START Material to process
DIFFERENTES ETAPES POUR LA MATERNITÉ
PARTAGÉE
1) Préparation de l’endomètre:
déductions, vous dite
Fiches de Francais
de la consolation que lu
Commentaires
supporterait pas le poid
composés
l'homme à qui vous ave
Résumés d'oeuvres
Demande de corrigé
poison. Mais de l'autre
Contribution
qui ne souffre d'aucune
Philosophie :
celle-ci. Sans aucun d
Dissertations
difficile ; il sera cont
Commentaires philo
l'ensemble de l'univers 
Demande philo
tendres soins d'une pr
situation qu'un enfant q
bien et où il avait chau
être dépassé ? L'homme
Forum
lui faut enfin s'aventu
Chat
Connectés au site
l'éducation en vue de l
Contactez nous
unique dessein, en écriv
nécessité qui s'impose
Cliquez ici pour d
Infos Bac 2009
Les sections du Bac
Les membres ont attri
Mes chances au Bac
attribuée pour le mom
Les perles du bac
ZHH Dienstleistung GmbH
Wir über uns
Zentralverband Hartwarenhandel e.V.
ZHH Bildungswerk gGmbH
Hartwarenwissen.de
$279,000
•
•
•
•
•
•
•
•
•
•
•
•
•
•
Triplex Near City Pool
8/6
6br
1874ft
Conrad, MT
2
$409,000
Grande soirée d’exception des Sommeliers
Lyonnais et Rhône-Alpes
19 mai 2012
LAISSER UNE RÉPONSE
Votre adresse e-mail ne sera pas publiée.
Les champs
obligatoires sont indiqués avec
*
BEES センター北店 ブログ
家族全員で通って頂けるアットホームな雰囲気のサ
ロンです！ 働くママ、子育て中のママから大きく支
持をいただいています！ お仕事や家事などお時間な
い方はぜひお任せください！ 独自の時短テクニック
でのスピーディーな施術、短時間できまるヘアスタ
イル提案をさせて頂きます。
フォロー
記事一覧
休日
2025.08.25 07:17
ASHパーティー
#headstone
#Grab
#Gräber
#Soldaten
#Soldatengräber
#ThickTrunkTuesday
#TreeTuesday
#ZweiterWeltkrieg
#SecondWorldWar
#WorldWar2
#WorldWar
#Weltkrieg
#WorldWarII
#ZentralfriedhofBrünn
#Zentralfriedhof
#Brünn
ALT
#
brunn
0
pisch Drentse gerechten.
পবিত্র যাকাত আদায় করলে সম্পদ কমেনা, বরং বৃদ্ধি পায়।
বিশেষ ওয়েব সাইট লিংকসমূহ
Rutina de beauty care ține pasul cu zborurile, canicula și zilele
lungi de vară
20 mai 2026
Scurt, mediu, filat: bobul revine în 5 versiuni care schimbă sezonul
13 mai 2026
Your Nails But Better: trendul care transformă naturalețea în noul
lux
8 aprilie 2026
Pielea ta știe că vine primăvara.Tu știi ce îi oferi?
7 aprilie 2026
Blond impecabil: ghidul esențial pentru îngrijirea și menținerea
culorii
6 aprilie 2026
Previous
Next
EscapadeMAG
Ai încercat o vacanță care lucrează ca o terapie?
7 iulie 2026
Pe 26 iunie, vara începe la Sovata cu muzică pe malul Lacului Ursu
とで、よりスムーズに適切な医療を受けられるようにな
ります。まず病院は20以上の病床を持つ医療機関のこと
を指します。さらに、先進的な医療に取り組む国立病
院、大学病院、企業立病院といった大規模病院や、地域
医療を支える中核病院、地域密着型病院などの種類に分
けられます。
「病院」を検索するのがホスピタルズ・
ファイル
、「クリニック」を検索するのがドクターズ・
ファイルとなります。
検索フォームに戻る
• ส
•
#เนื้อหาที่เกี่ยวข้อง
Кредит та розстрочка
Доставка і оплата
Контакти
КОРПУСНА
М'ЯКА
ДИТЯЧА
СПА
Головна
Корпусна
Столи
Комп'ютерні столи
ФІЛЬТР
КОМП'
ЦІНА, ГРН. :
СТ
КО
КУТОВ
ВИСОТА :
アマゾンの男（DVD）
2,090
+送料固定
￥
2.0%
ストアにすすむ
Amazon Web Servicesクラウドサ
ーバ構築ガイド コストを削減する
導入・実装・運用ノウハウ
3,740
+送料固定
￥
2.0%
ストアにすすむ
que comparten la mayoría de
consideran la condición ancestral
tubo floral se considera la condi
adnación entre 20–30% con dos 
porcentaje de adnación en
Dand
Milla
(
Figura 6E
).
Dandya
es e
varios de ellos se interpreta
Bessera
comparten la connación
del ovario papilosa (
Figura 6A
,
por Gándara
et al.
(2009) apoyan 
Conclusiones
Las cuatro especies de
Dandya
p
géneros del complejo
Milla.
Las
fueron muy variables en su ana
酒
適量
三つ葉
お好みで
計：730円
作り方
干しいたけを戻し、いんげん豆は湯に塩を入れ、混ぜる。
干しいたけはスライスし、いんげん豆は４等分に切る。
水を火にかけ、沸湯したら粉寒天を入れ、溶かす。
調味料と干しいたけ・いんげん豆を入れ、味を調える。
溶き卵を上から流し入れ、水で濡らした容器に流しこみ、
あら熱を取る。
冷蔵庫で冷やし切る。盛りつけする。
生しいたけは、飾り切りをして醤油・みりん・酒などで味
END Material to process
What this task involves:
Could you copy out the data in full, exactly as it is written?

Answer below:
DIFFERENTES ETAPES POUR LA MATERNITÉ
PARTAGÉE
1) Préparation de l’endomètre:
déductions, vous dite
Fiches de Francais
de la consolation que lu
Commentaires
supporterait pas le poid
composés
l'homme à qui vous ave
Résumés d'oeuvres
Demande de corrigé
poison. Mais de l'autre
Contribution
qui ne souffre d'aucune
Philosophie :
celle-ci. Sans aucun d
Dissertations
difficile ; il sera cont
Commentaires philo
l'ensemble de l'univers 
Demande philo
tendres soins d'une pr
situation qu'un enfant q
bien et où il avait chau
être dépassé ? L'homme
Forum
lui faut enfin s'aventu
Chat
Connectés au site
l'éducation en vue de l
Contactez nous
unique dessein, en écriv
nécessité qui s'impose
Cliquez ici pour d
Infos Bac 2009
Les sections du Bac
Les membres ont attri
Mes chances au Bac
attribuée pour le mom
Les perles du bac
ZHH Dienstleistung GmbH
Wir über uns
Zentralverband Hartwarenhandel e.V.
ZHH Bildungswerk gGmbH
Hartwarenwissen.de
$279,000
•
•
•
•
•
•
•
•
•
•
•
•
•
•
Triplex Near City Pool
8/6
6br
1874ft
Conrad, MT
2
$409,000
Grande soirée d’exception des Sommeliers
Lyonnais et Rhône-Alpes
19 mai 2012
LAISSER UNE RÉPONSE
Votre adresse e-mail ne sera pas publiée.
Les champs
obligatoires sont indiqués avec
*
BEES センター北店 ブログ
家族全員で通って頂けるアットホームな雰囲気のサ
ロンです！ 働くママ、子育て中のママから大きく支
持をいただいています！ お仕事や家事などお時間な
い方はぜひお任せください！ 独自の時短テクニック
でのスピーディーな施術、短時間できまるヘアスタ
イル提案をさせて頂きます。
フォロー
記事一覧
休日
2025.08.25 07:17
ASHパーティー
#headstone
#Grab
#Gräber
#Soldaten
#Soldatengräber
#ThickTrunkTuesday
#TreeTuesday
#ZweiterWeltkrieg
#SecondWorldWar
#WorldWar2
#WorldWar
#Weltkrieg
#WorldWarII
#ZentralfriedhofBrünn
#Zentralfriedhof
#Brünn
ALT
#
brunn
0
pisch Drentse gerechten.
পবিত্র যাকাত আদায় করলে সম্পদ কমেনা, বরং বৃদ্ধি পায়।
বিশেষ ওয়েব সাইট লিংকসমূহ
Rutina de beauty care ține pasul cu zborurile, canicula și zilele
lungi de vară
20 mai 2026
Scurt, mediu, filat: bobul revine în 5 versiuni care schimbă sezonul
13 mai 2026
Your Nails But Better: trendul care transformă naturalețea în noul
lux
8 aprilie 2026
Pielea ta știe că vine primăvara.Tu știi ce îi oferi?
7 aprilie 2026
Blond impecabil: ghidul esențial pentru îngrijirea și menținerea
culorii
6 aprilie 2026
Previous
Next
EscapadeMAG
Ai încercat o vacanță care lucrează ca o terapie?
7 iulie 2026
Pe 26 iunie, vara începe la Sovata cu muzică pe malul Lacului Ursu
とで、よりスムーズに適切な医療を受けられるようにな
ります。まず病院は20以上の病床を持つ医療機関のこと
を指します。さらに、先進的な医療に取り組む国立病
院、大学病院、企業立病院といった大規模病院や、地域
医療を支える中核病院、地域密着型病院などの種類に分
けられます。
「病院」を検索するのがホスピタルズ・
ファイル
、「クリニック」を検索するのがドクターズ・
ファイルとなります。
検索フォームに戻る
• ส
•
#เนื้อหาที่เกี่ยวข้อง
Кредит та розстрочка
Доставка і оплата
Контакти
КОРПУСНА
М'ЯКА
ДИТЯЧА
СПА
Головна
Корпусна
Столи
Комп'ютерні столи
ФІЛЬТР
КОМП'
ЦІНА, ГРН. :
СТ
КО
КУТОВ
ВИСОТА :
アマゾンの男（DVD）
2,090
+送料固定
￥
2.0%
ストアにすすむ
Amazon Web Servicesクラウドサ
ーバ構築ガイド コストを削減する
導入・実装・運用ノウハウ
3,740
+送料固定
￥
2.0%
ストアにすすむ
que comparten la mayoría de
consideran la condición ancestral
tubo floral se considera la condi
adnación entre 20–30% con dos 
porcentaje de adnación en
Dand
Milla
(
Figura 6E
).
Dandya
es e
varios de ellos se interpreta
Bessera
comparten la connación
del ovario papilosa (
Figura 6A
,
por Gándara
et al.
(2009) apoyan 
Conclusiones
Las cuatro especies de
Dandya
p
géneros del complejo
Milla.
Las
fueron muy variables en su ana
酒
適量
三つ葉
お好みで
計：730円
作り方
干しいたけを戻し、いんげん豆は湯に塩を入れ、混ぜる。
干しいたけはスライスし、いんげん豆は４等分に切る。
水を火にかけ、沸湯したら粉寒天を入れ、溶かす。
調味料と干しいたけ・いんげん豆を入れ、味を調える。
溶き卵を上から流し入れ、水で濡らした容器に流しこみ、
あら熱を取る。
冷蔵庫で冷やし切る。盛りつけする。
生しいたけは、飾り切りをして醤油・みりん・酒などで味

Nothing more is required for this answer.